In 10 or 20 years, baseball fans will look back in wonder at what the Angels have accomplished. Or to put it more accurately, all they’ve squandered. There has been no bigger sinkhole than the Angels, considering the resources on hand. They have best player of his generation and literally the most unique player in baseball history, and they couldn’t even whiff a playoff spot. And in a time when MLB passes around playoff spots like a joint if you’re in the least bit interested.
And the Angels have been interested! It’s not like they haven’t tried. They aren’t the Cubs, Pirates, or Marlins. They’ve wanted to be good. And yet they’ve found every way to not be good. This is baseball’s (and possibly’s American sports’) collapse of Rome. Except Rome had accomplishments and dominance to look over before Nero picked up the stringed instruments with the Visigoths rapping on the door. The Angels were given everything and were only able to construct Rockford.
It’s been so bad that most of the discussion around the Angles is whether they can, or should, hold on to the two greatest gifts in baseball: Mike Trout and Shohei Ohtani. Trout, with his injury problems and salary, might be immovable if they were so inclined. Ohtani, on the other hand, seems a dead cert to be in a different uniform at some point in the next two years. Ohtani has recognized the bilge around him far quicker than Trout did, and will be the latest star to realize his team isn’t worthy of him.
And if he didn’t realize it before, last night’s ninth inning left no doubt. Ohtani wasn’t his usual fireworks factory last night, but he did throw six innings giving up only two runs. And the Angels got to the ninth tied at two with the Mariners.

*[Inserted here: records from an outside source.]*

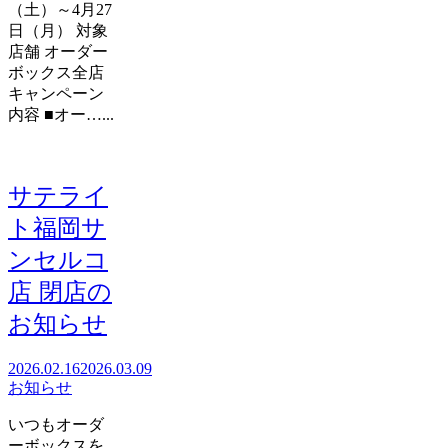
（土）～4月27
日（月） 対象
店舗 オーダー
ボックス全店
キャンペーン
内容 ■オー…...
サテライ
ト福岡サ
ンセルコ
店 閉店の
お知らせ
2026.02.16
2026.03.09
お知らせ
いつもオーダ
ーボックスを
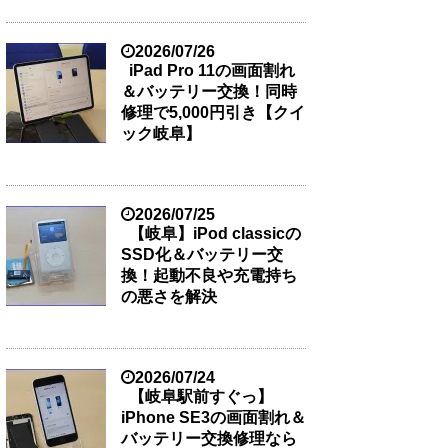
2026/07/26
iPad Pro 11の画面割れ
＆バッテリー交換！同時
修理で5,000円引き【クイ
ック岐阜】
2026/07/25
【岐阜】iPod classicの
SSD化＆バッテリー交
換！起動不良や充電持ち
の悪さを解決
2026/07/24
【岐阜駅前すぐっ】
iPhone SE3の画面割れ＆
バッテリー交換修理なら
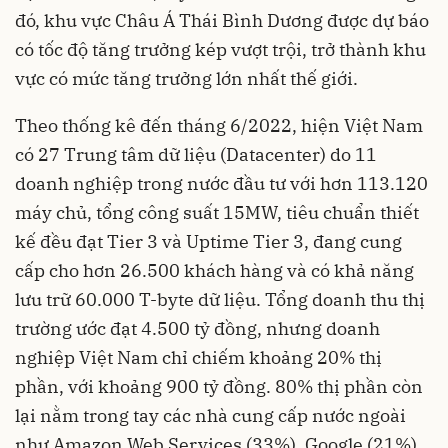
đó, khu vực Châu Á Thái Bình Dương được dự báo
có tốc độ tăng trưởng kép vượt trội, trở thành khu
vực có mức tăng trưởng lớn nhất thế giới.
Theo thống kê đến tháng 6/2022, hiện Việt Nam
có 27 Trung tâm dữ liệu (Datacenter) do 11
doanh nghiệp trong nước đầu tư với hơn 113.120
máy chủ, tổng công suất 15MW, tiêu chuẩn thiết
kế đều đạt Tier 3 và Uptime Tier 3, đang cung
cấp cho hơn 26.500 khách hàng và có khả năng
lưu trữ 60.000 T-byte dữ liệu. Tổng doanh thu thị
trường ước đạt 4.500 tỷ đồng, nhưng doanh
nghiệp Việt Nam chỉ chiếm khoảng 20% thị
phần, với khoảng 900 tỷ đồng. 80% thị phần còn
lại nằm trong tay các nhà cung cấp nước ngoài
như Amazon Web Services (33%), Google (21%),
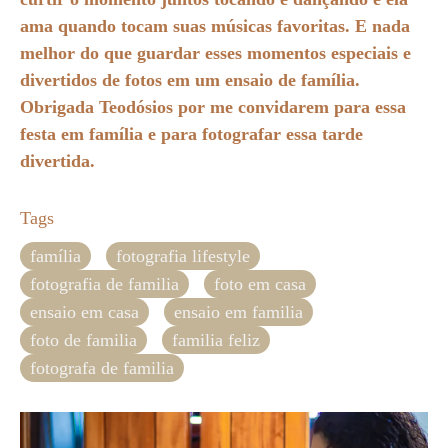
ama quando tocam suas músicas favoritas. E nada
melhor do que guardar esses momentos especiais e
divertidos de fotos em um ensaio de família.
Obrigada Teodósios por me convidarem para essa
festa em família e para fotografar essa tarde
divertida.
Tags
família
fotografia lifestyle
fotografia de familia
foto em casa
ensaio em casa
ensaio em familia
foto de familia
familia feliz
fotografa de familia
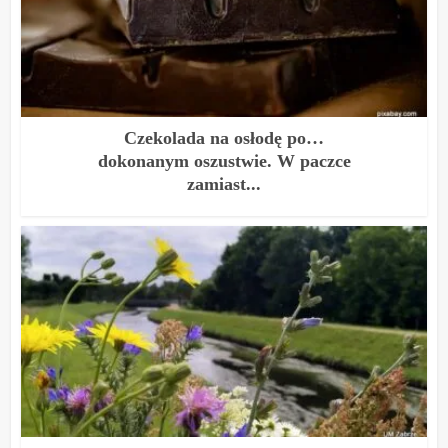
Czekolada na osłodę po…
dokonanym oszustwie. W paczce
zamiast...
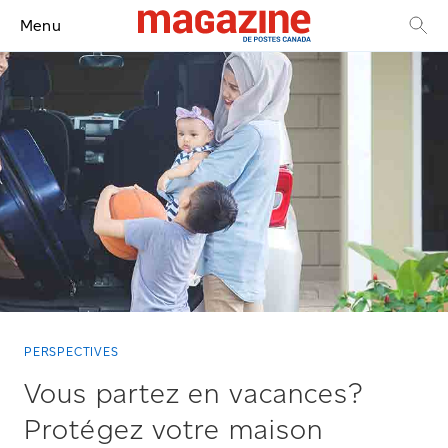
Menu
PERSPECTIVES
Vous partez en vacances?
Protégez votre maison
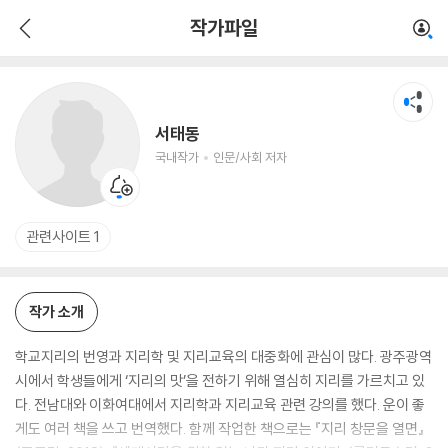
서태동
작가파일
국내작가
인문/사회 저자
서태동
국내작가
인문/사회 저자
관련사이트 1
작가 소개
학교지리의 번영과 지리학 및 지리교육의 대중화에 관심이 많다. 광주광역
시에서 학생들에게 ‘지리의 맛’을 전하기 위해 열심히 지리를 가르치고 있
다. 전남대와 이화여대에서 지리학과 지리교육 관련 강의를 했다. 운이 좋
게도 여러 책을 쓰고 번역했다. 함께 작업한 책으로는 『지리 창문을 열면』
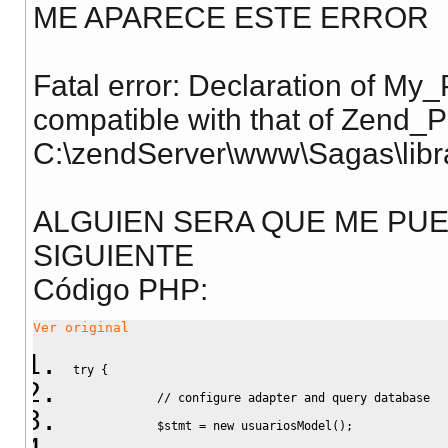
ME APARECE ESTE ERROR
Fatal error: Declaration of M
compatible with that of Zend_
C:\zendServer\www\Sagas\libra
ALGUIEN SERA QUE ME PUE
SIGUIENTE
Código PHP:
Ver original
try 
{
// configure adapter and query database
$stmt
=
new
 usuariosModel
(
)
;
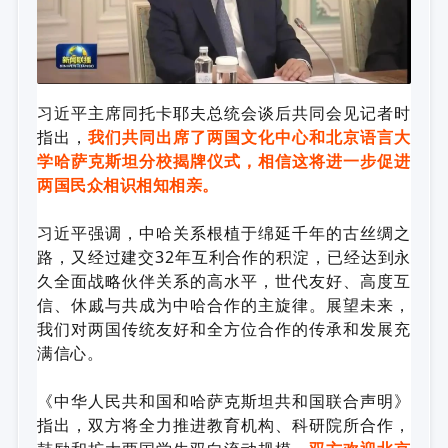
习近平主席同托卡耶夫总统会谈后共同会见记者时
指出，
我们共同出席了两国文化中心和北京语言大
学哈萨克斯坦分校揭牌仪式，相信这将进一步促进
两国民众相识相知相亲。
习近平强调，中哈关系根植于绵延千年的古丝绸之
路，又经过建交32年互利合作的积淀，已经达到永
久全面战略伙伴关系的高水平，世代友好、高度互
信、休戚与共成为中哈合作的主旋律。展望未来，
我们对两国传统友好和全方位合作的传承和发展充
满信心。
《中华人民共和国和哈萨克斯坦共和国联合声明》
指出，双方将全力推进教育机构、科研院所合作，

And with one out, it went full Angels, reducing the last 10 years of Angels baseball into one half-inning.
After a one-out walk to Sam Haggerty (who has been somewhere between Ty Cobb and Ares of late), Max Stassi began to see ghosts behind the plate and turned a barely wild pitch (untamed pitch?) into a stolen base for Haggerty.
Haggerty then immediately stole third with Stassi and the Angels still in a daze, then Carlos Santana walked, and that’s when the daze went into a full-out fugue state:
First baseman Jared Walsh was certainly asleep on the trigger here, though no more than pitcher Aaron Loup, either of whom should have covered home. But that’s the minutiae. This is all just the malaise that is being the Angels. You can’t fight this mist, only become it. We have a decade of evidence of that.
The Mariners would get two more runs without the ball leaving the infield, as the next hitter Ty France grounded to shortstop Andrew Velasquez, who attempted to cut down pinch runner Dylan Moore at home. But Stassi was already lost to the Angels (and society really), vacuumed up by whatever force cloud of silliness has enveloped him and all his teammates and the entire organization.
The M’s would get yet another run on a grounder after that, and then JP Crawford would single in the sixth. That’s three runs for Seattle without the ball ever leaving in the infield. Or at least never leaving the infield off a bat. It left the infield a couple of times out of Angels’ hands, perhaps a symbol of how they’ve tried to grab success and watched it spill into a faraway land.
There is no clearer illustration of the Angels’ plight than losing to the Ms, a team that spent its fair share of time in the wilderness of stupid before finally stumbling on a cohesive plan they’ve stuck to, and are in the thick of the playoff race now. And then there’s the Angels, doing whatever it is they do late at night when the true creatures roam, but not in a dangerous way, just drifting in the dark and in the alleys merely hoping the next corner will take them somewhere.